ANTITAMPER, CS2, COUNTER-STRIKE, ANALYSIS

Analzying Counter-Strike: 2 Anti-tamper system

Counter-Strike: 2 is one of the most played games in the world right now, but it’s known for not having a decent anti-cheat system. We will talk about the new measures Valve has taken to try detect and flag cheaters using game internal anti-tampering.

Last year i published my analysis on UnknownCheats Anti-tamper reversal, it really didn’t catched too much attention so i might just get into the topic again on my blog this time.

What is Anti-tamper?

We can consider anti-tampering a piece of code that try to detect signed/read-only memory tampering but it also can be used to detect unwanted modifications in classes that in a game context can be player state and some other sensitive information that can enable cheats such as wallhacks. That’s not really everything anti-tampering means or can do but that’s the case for Counter-Strike: 2.
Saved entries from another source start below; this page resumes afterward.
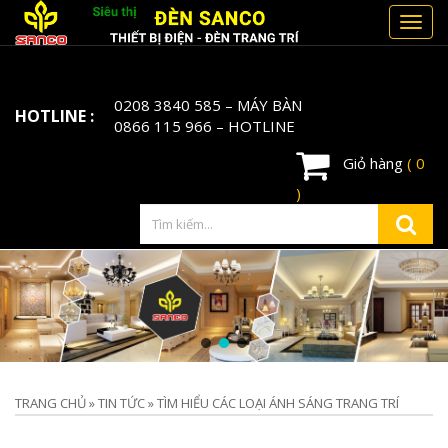
Toggl
navig
0208 3840 585
– MÁY BÀN
HOTLINE :
0866 115 966
– HOTLINE
Giỏ hàng
( 0
)
TRANG CHỦ
»
TIN TỨC
»
TÌM HIỂU CÁC LOẠI ÁNH SÁNG TRANG TRÍ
The game already has some security measures, like only allowing some whitelisted .DLL(s) to be loaded into the game unless the it’s booted with -allow_third_party_software, as well as checking the engine interfaces pointers and verifying integrity of so called “platform modules” that are registered in a internal list. A very nice breakdown of those measures can be found at danielkrupinski/cs2-anticheat already so i will not get very deep into those subjects, instead we will talk about something that was not really been talked before.

How Valve implemented anti-tamper?

The anti-tamper was implemented as a thread-safe function that we will be calling AntiTamperCheck(), this function will be often invoked in several places at the game engine, this is done to ensure some values are not modified arbitrary by hackers. All sensitive values are stored in hash table that will then, at the right moment, be checked for unwanted modifications. This function also verifies the caller return address, if the return address is outside a legitimate module then it’s flagged as a report. The return address verification is most likely to detect manually mapped modules, a manually mapped module is basically a piece of unsigned code that was loaded manually instead of using Windows loader.

Finally, if flagged, it will send a message to the server.

Click to show/hide code

Final regards

This system would be very good and effective, 10/15 years ago. It’s VERY easy to bypass all of it by simply patching the memory directly or not letting the flag packet ever reach the server.